- [Aim of the task]:
Begin with the first line below and retype each line exactly through the line containing "todos. El empresario". Any pictures are to be left out.
########
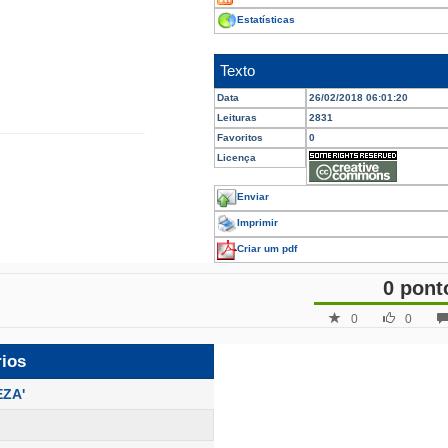
Estatísticas
Texto
Data
26/02/2018 06:01:20
Leituras
2831
Favoritos
0
Licença
Enviar
Imprimir
Criar um pdf
0 pont
0
0
rios
EZA'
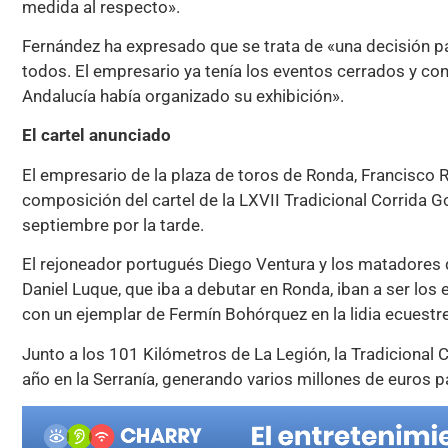
medida al respecto».
Fernández ha expresado que se trata de «una decisión pa
todos. El empresario ya tenía los eventos cerrados y con
Andalucía había organizado su exhibición».
El cartel anunciado
El empresario de la plaza de toros de Ronda, Francisco R
composición del cartel de la LXVII Tradicional Corrida G
septiembre por la tarde.
El rejoneador portugués Diego Ventura y los matadores d
Daniel Luque, que iba a debutar en Ronda, iban a ser lo
con un ejemplar de Fermín Bohórquez en la lidia ecuestre
Junto a los 101 Kilómetros de La Legión, la Tradicional 
año en la Serranía, generando varios millones de euros par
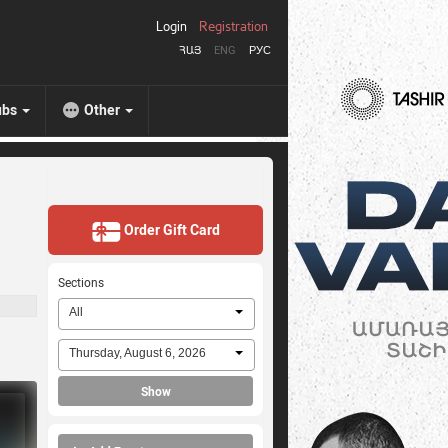
Login
Registration
ՀԱՅ
ENG
РУС
ubs
Other
Order Gift Card
Sections
All
Thursday, August 6, 2026
Show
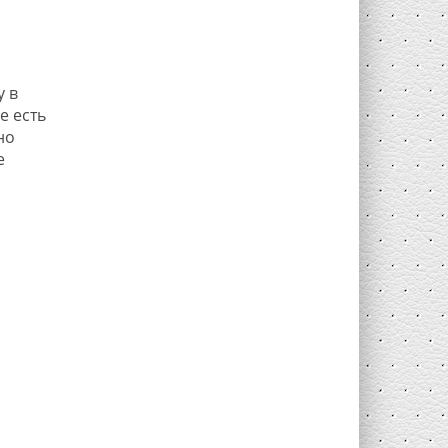
у в
е есть
но
е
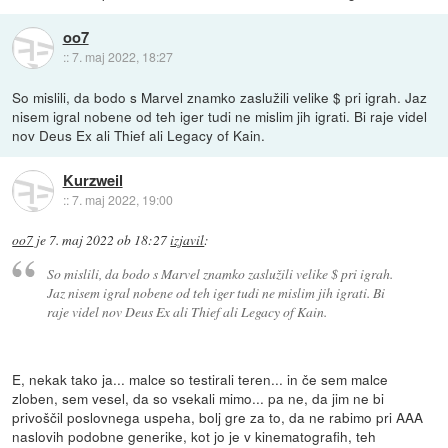
oo7
::
7. maj 2022, 18:27
So mislili, da bodo s Marvel znamko zaslužili velike $ pri igrah. Jaz
nisem igral nobene od teh iger tudi ne mislim jih igrati. Bi raje videl
nov Deus Ex ali Thief ali Legacy of Kain.
Kurzweil
::
7. maj 2022, 19:00
oo7
je
7. maj 2022 ob 18:27
izjavil
:
So mislili, da bodo s Marvel znamko zaslužili velike $ pri igrah.
Jaz nisem igral nobene od teh iger tudi ne mislim jih igrati. Bi
raje videl nov Deus Ex ali Thief ali Legacy of Kain.
E, nekak tako ja... malce so testirali teren... in če sem malce
zloben, sem vesel, da so vsekali mimo... pa ne, da jim ne bi
privoščil poslovnega uspeha, bolj gre za to, da ne rabimo pri AAA
naslovih podobne generike, kot jo je v kinematografih, teh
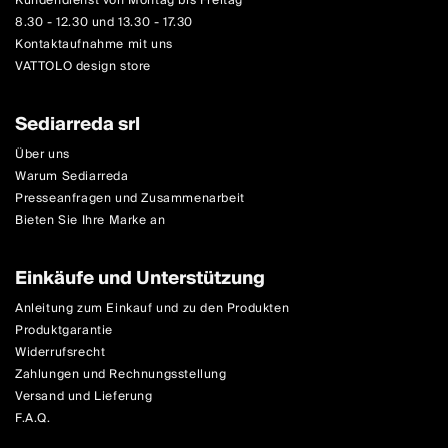
Kundendienst von Montag bis Freitag
8.30 - 12.30 und 13.30 - 17.30
Kontaktaufnahme mit uns
VATTOLO design store
Sediarreda srl
Über uns
Warum Sediarreda
Presseanfragen und Zusammenarbeit
Bieten Sie Ihre Marke an
Einkäufe und Unterstützung
Anleitung zum Einkauf und zu den Produkten
Produktgarantie
Widerrufsrecht
Zahlungen und Rechnungsstellung
Versand und Lieferung
F.A.Q.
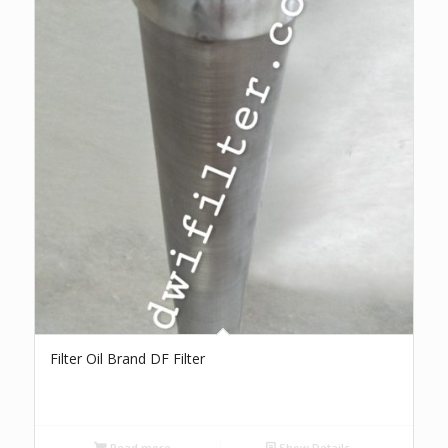
Filter Oil Brand DF Filter
Read more
Show Details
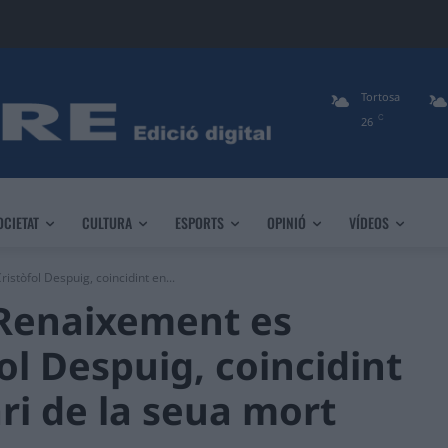
Tortosa
C
26
OCIETAT
CULTURA
ESPORTS
OPINIÓ
VÍDEOS
istòfol Despuig, coincidint en...
 Renaixement es
ol Despuig, coincidint
ri de la seua mort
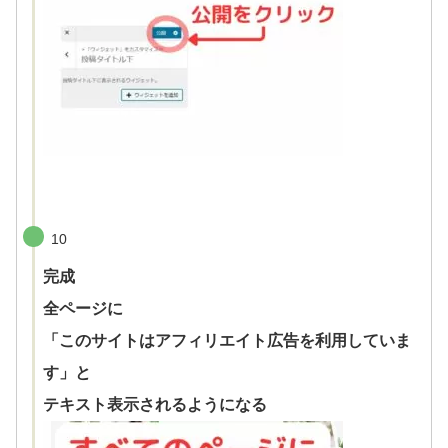
10
完成
全ページに
「このサイトはアフィリエイト広告を利用していま
す」と
テキスト表示されるようになる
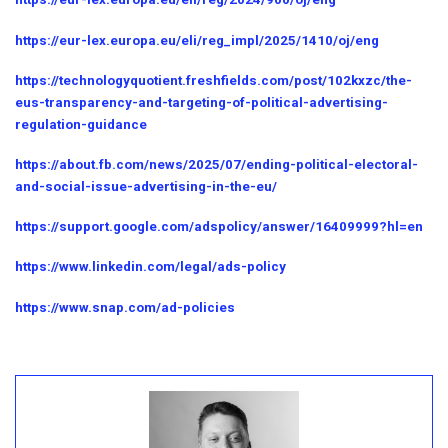
https://eur-lex.europa.eu/eli/reg_impl/2025/1410/oj/eng
https://technologyquotient.freshfields.com/post/102kxzc/the-
eus-transparency-and-targeting-of-political-advertising-
regulation-guidance
https://about.fb.com/news/2025/07/ending-political-electoral-
and-social-issue-advertising-in-the-eu/
https://support.google.com/adspolicy/answer/16409999?hl=en
https://www.linkedin.com/legal/ads-policy
https://www.snap.com/ad-policies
########
- [Response to this task]:
Estatísticas
Texto
Data
26/02/2018 06:01:20
Leituras
2831
Favoritos
0
Licença
Enviar
Imprimir
Criar um pdf
0 pont
0
0
rios
EZA'
medida al respecto».
Fernández ha expresado que se trata de «una decisión pa
todos. El empresario ya tenía los eventos cerrados y con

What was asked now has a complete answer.